Let me answer your questions first:
I have a wifi extender one for 192.168.xxx & one for 172/.16.xxxI am not going to pretend I understand what you are saying.
Let me try to explain what I want accomplished.
Please ignore my heading on the subject "BLock by MAC address to LAN"192.168.xxx is my private lan and all my IoT are in 172.16.xxx. Folks here helped me to have firewall rules such that 192.168.xxx can talk to 172.16.xxx but not the other way around.
I want to "restrict" by mac address who can connect to 192.168.xxx - I have assigned all the mac address with static IP.
What is the simplest way to have white list of IP's that can connect to 192.168.xxx?
For example let us say an IoT (tablet) has been assigned a static IP from 172.16.xxx and this tablet (remember my family has passwords for both wifi 192.168.xxx and 172.16.xxx) must not be able to connecto 192.168.xxx.
Kindly let me know If my explanation makes sense?
Again thank you for taking the time to answer my question.
-
The easiest way I would think is to filter the MAC address(es) in the WiFi access point(s) connected to the 192.168.x.x subnet.
And whitelisting allowed MACs only there prevents random MAC devices.
-
@stephenw10 said in Block by MAC address to LAN:
The easiest way I would think is to filter the MAC address(es) in the WiFi access point(s) connected to the 192.168.x.x subnet.
I have a dedicated switch connected to 192.168.xxx and a wifi extender is connected to this switch.
The switch I am using is tplink TL-SG2210P. Here is the screenshot.
Do I need to "add" the list of mac addresses that are ALLOWED here?
Must I also include the mac address of the wifi extender connected to this switch as well?
OR
,Must I include the mac filtering on the wifi extender (screenshot below):
! -
Right so adding the MAC addresses you want to allow in an allow list in the AP there will do it.
-
Why do you insist on making this so complicated? Just use a different ssid and psk for the one you don't want them to use.. How would they know?
Change the ssid to Thesearenotdrioidsyourlooking or something..
-
I think I get it :
@netboy said in Block by MAC address to LAN:
(remember my family has passwords for both wifi 192.168.xxx and 172.16.xxx) must not be able to connect to 192.168.xxx.
He wants both APs to be used for greater Wifi covarage.

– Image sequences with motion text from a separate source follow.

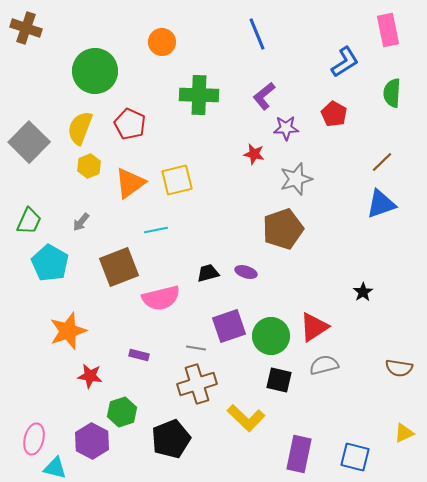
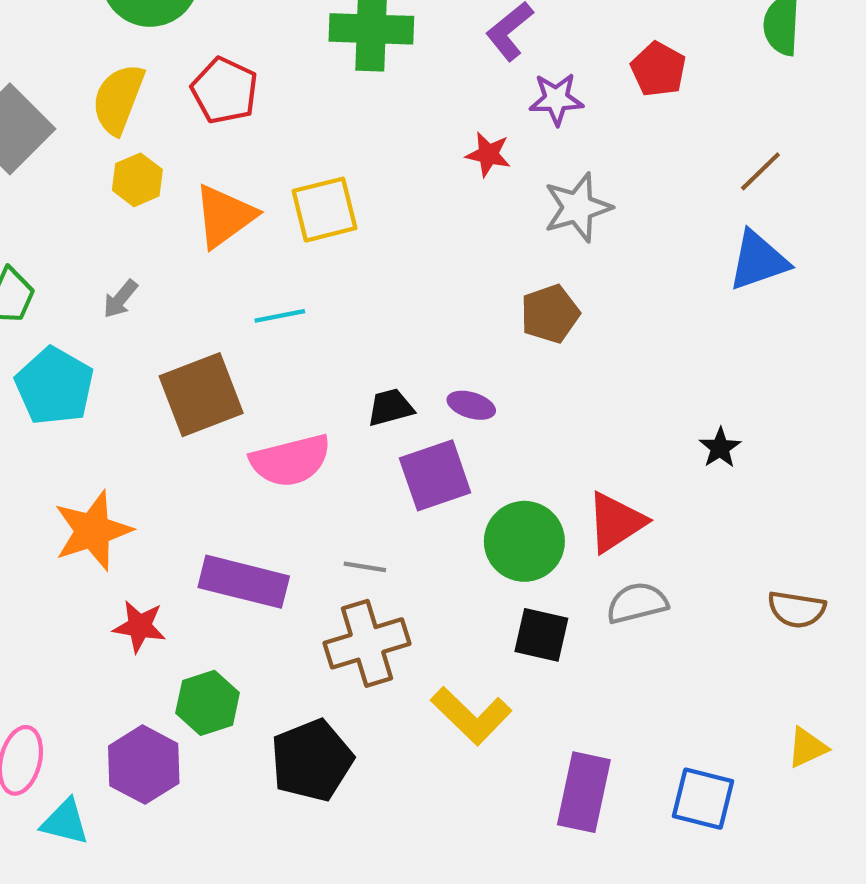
brown pentagon: (283, 229) -> (550, 314), size x0.7
purple square: (229, 326) -> (435, 475), moved
purple rectangle: (139, 355) -> (244, 582), size x2.0

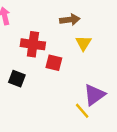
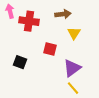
red cross: (33, 44) -> (29, 21), moved
purple triangle: (94, 95) -> (72, 68), moved

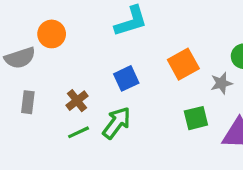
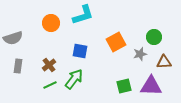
orange circle: (52, 34) -> (51, 23), moved
blue square: (126, 78) -> (80, 51), turned 35
green square: (196, 118) -> (124, 86), moved

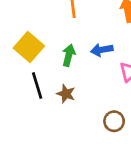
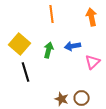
brown star: (66, 94) -> (62, 99), moved

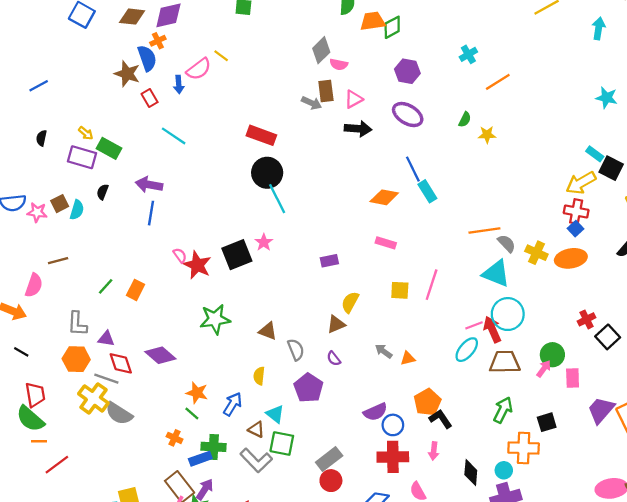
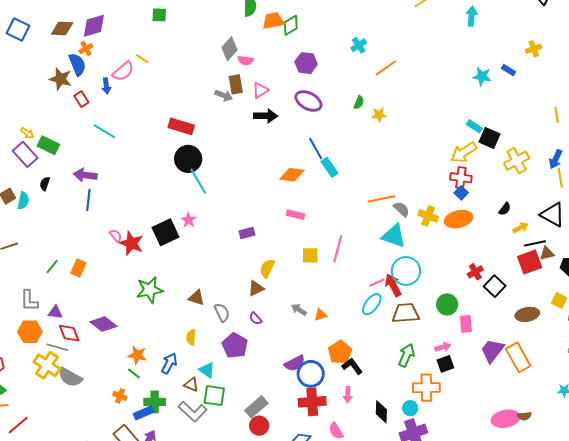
purple rectangle: (82, 157) -> (25, 154), turned 35
pink arrow: (544, 369) -> (443, 347), moved, turned 42
blue circle: (393, 425) -> (311, 374), size x1.4

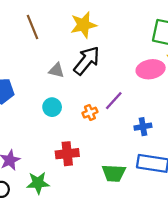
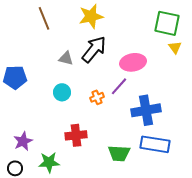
pink ellipse: (151, 69) -> (133, 62), moved
blue cross: (143, 127) -> (146, 110), size x1.8

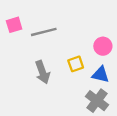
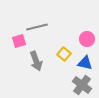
pink square: (14, 25) -> (19, 41), moved
yellow square: (76, 64) -> (64, 54), turned -32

But, when family use the AP that is placed in "192.168.xxx." they could also access other devices in that same network **, like the ones he doesn't want to share with them.If so, a solution :
Set up DHCP static lease(s) for your own device(s).

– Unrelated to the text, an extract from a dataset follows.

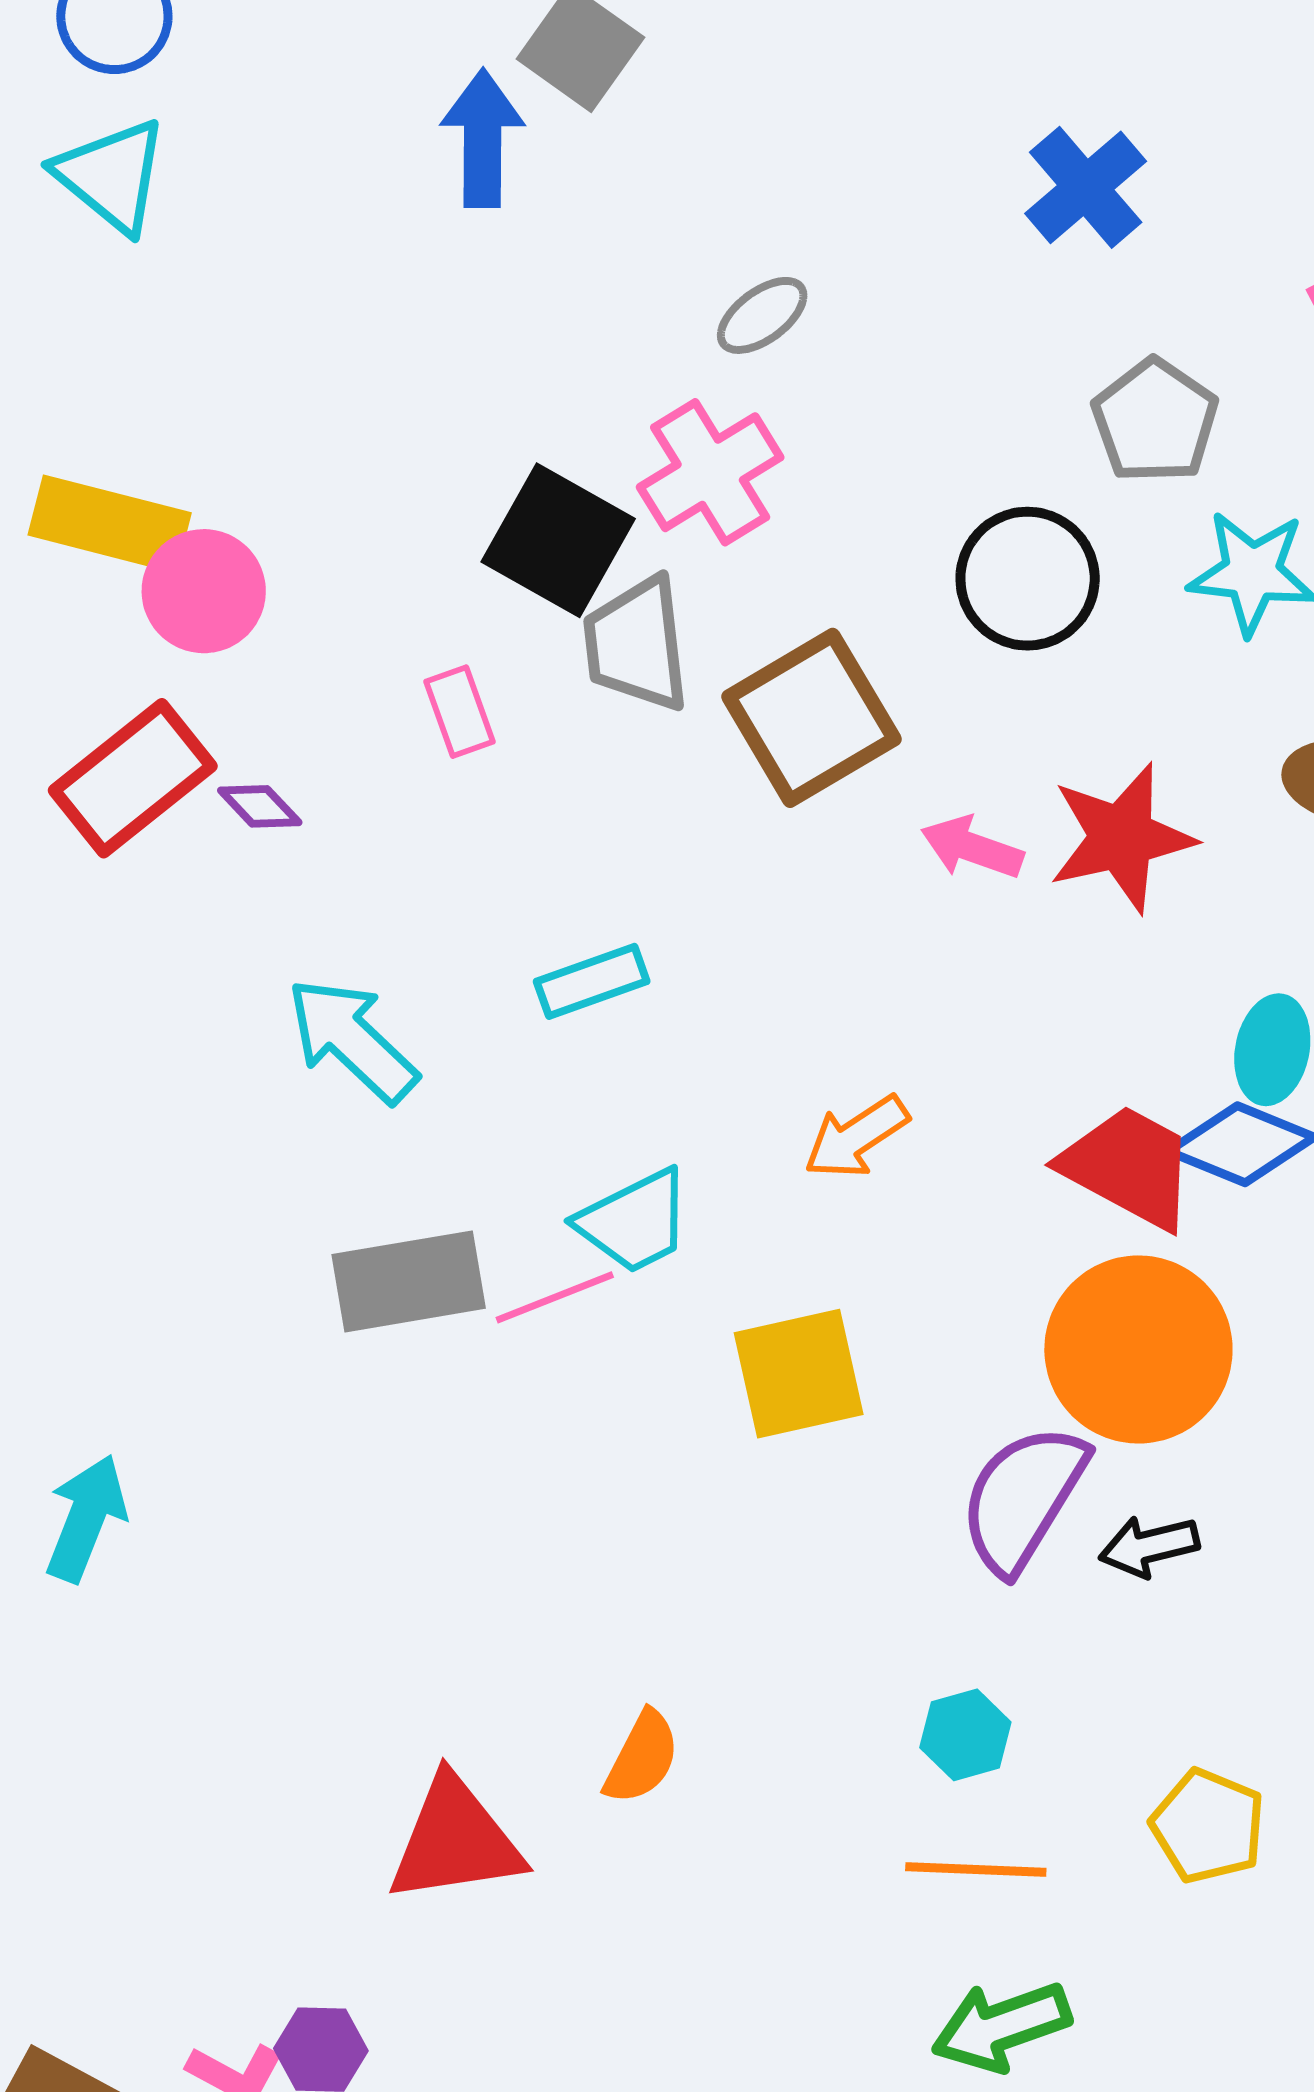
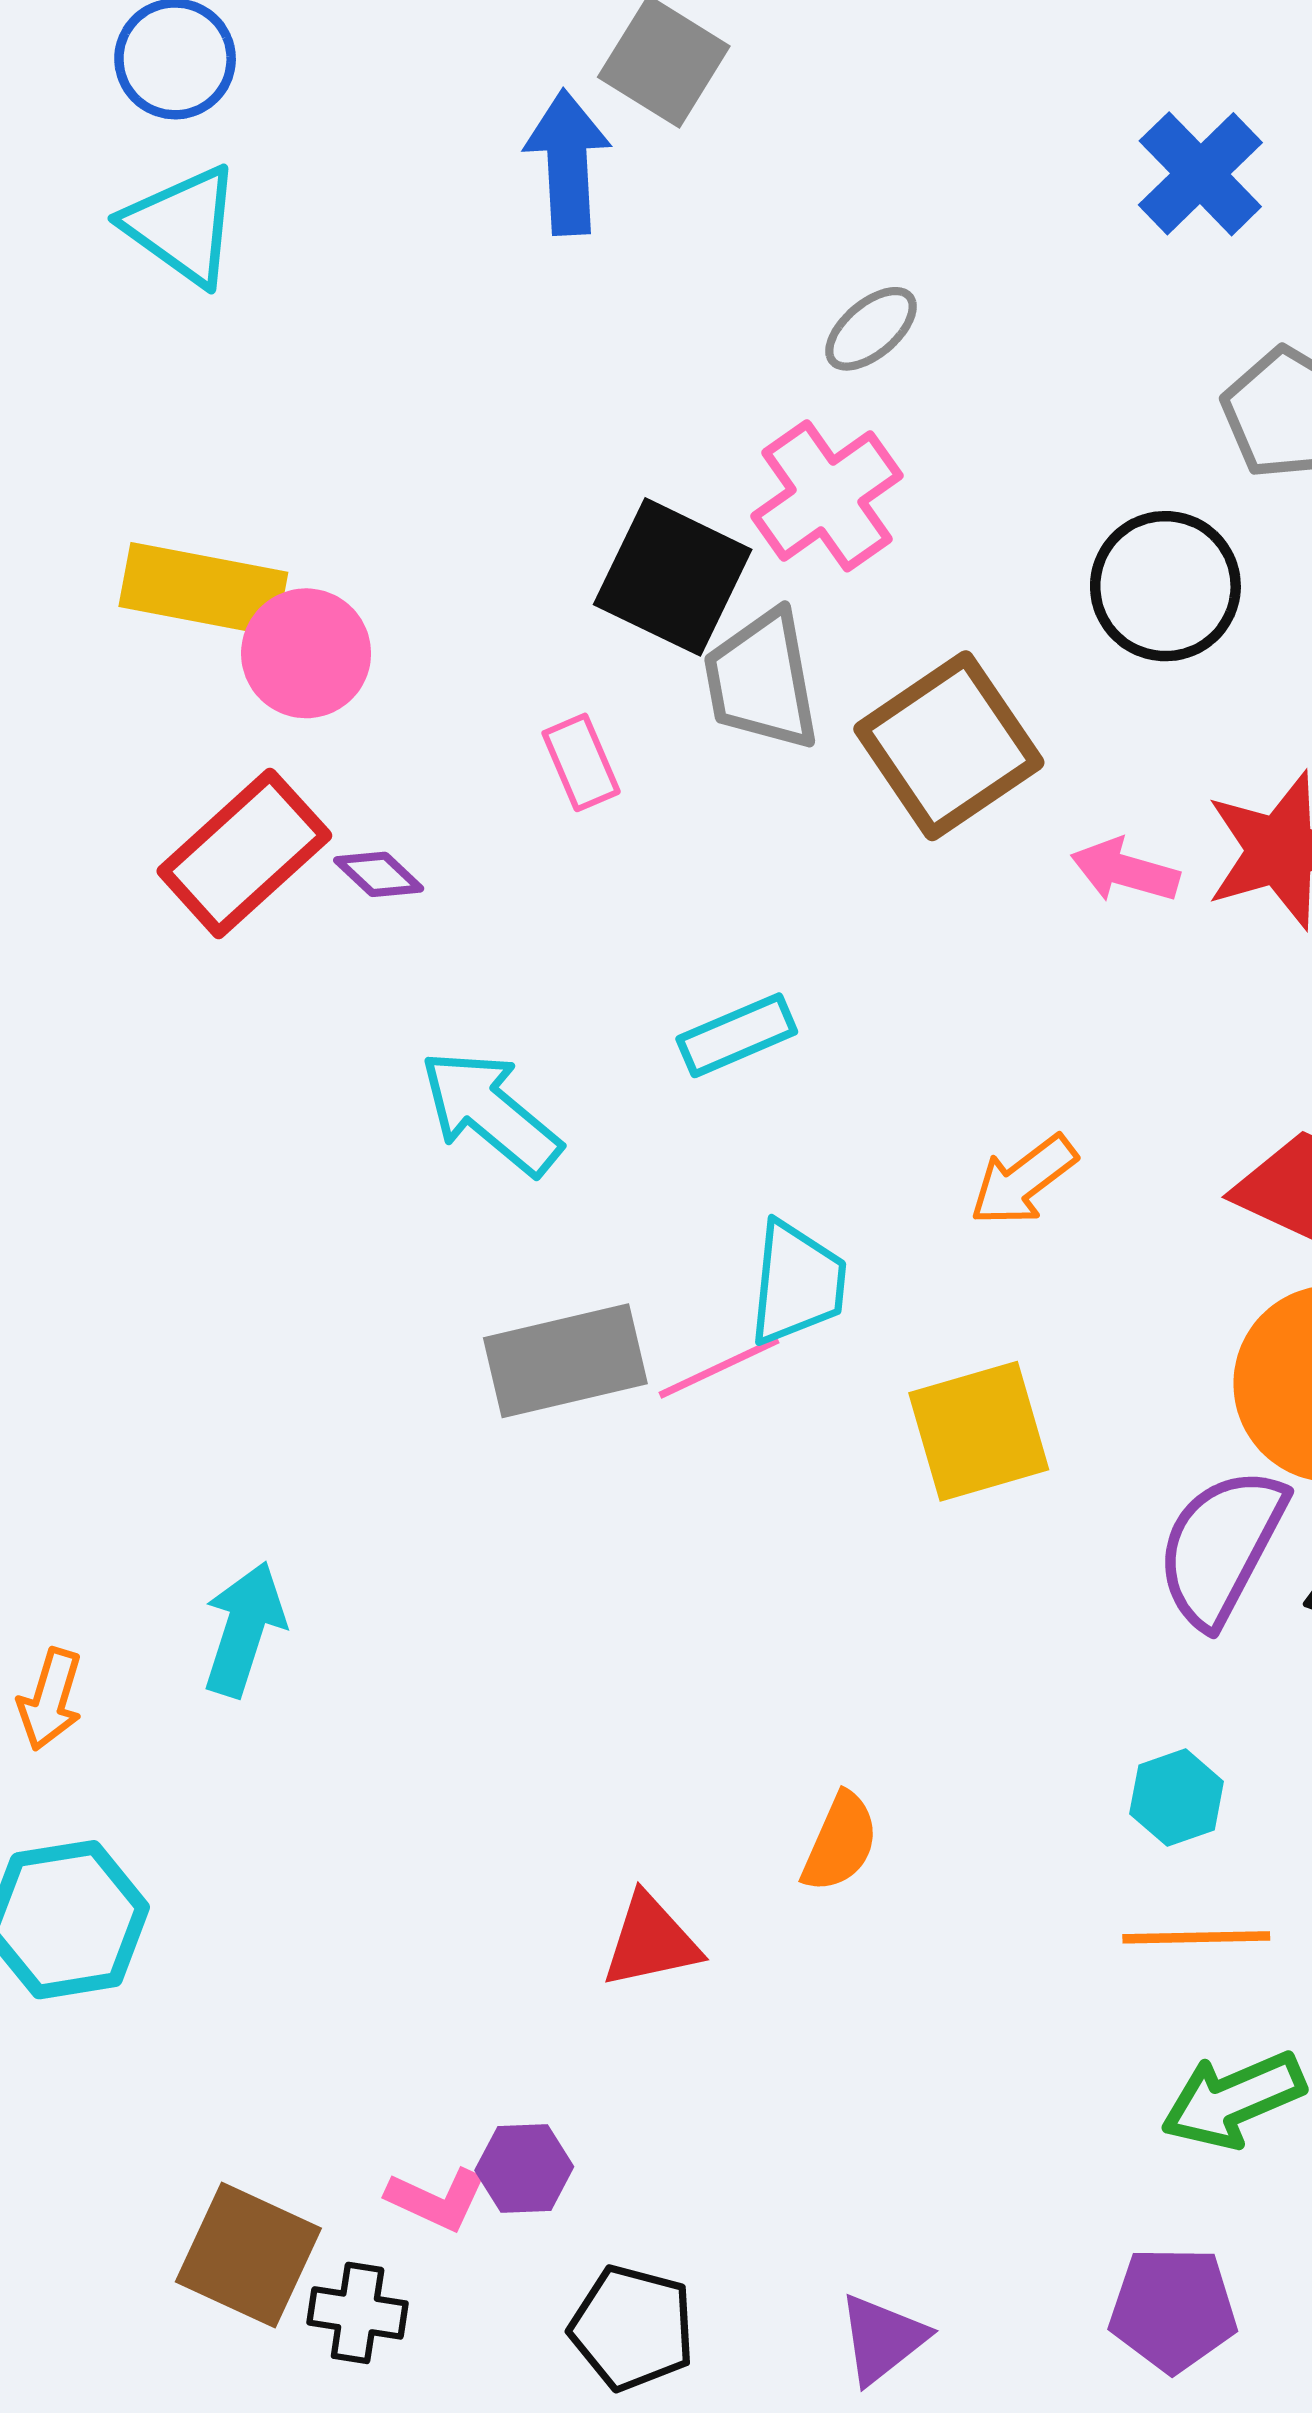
cyan trapezoid: (634, 1221) -> (797, 1283), turned -54
red triangle: (455, 1840) -> (651, 1941), size x0.7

On the device that you won't your family to have access to : use the firewall on that device so it gives only your own IPs (your PC, your phone, etc) access (and the pfSense gateway), block the rest = your family.
The other, 172.16.xxx network : a pfSense interface rule can handle this.No need for MAC rules now ^^
** : If the AP has AP Isolation : activate that - it will allow them (but also you when connected to that AP) to access only the gateway, not the other, same network, devices.
-
@johnpoz I think I need to explain...
The 192.168.xxx is meant for secure computers to connect to wifi extender.
It is OK for computers to connect to 192.168.xxx but it is "not OK" for other than computers to connect (example tablets and phones).
This is the reason I want mac address filtering to avoid connecting tablets / phones to this SSID. I have to share the SSID/password so that they can connect their computers (static ip for mac) to 192.168.xxx
-
@netboy I only allow eap-tls auth to my "trusted" wifi network. You could issue the certs and install on their PCs - but not on their portable devices.
What is the point of allowing them to connect to both with their PC.. Why would they switch between the 2 in the first place.
But yeah if its just a psk they would be able to use that on any device to connect. But why would they? This is your family right - tell them use ssid B for their tablets/phones and ssid A for their PC. And don't even give them the psk to be honest. You connect the pc to the ssid you want them to connect too.
Sure they know the psk they could use it on any device they want. That is why you use a more strict auth method on a trusted SSID. I find it highly unlikely they would have the know how to export a cert you installed on their PCs and move it to their mobile devices.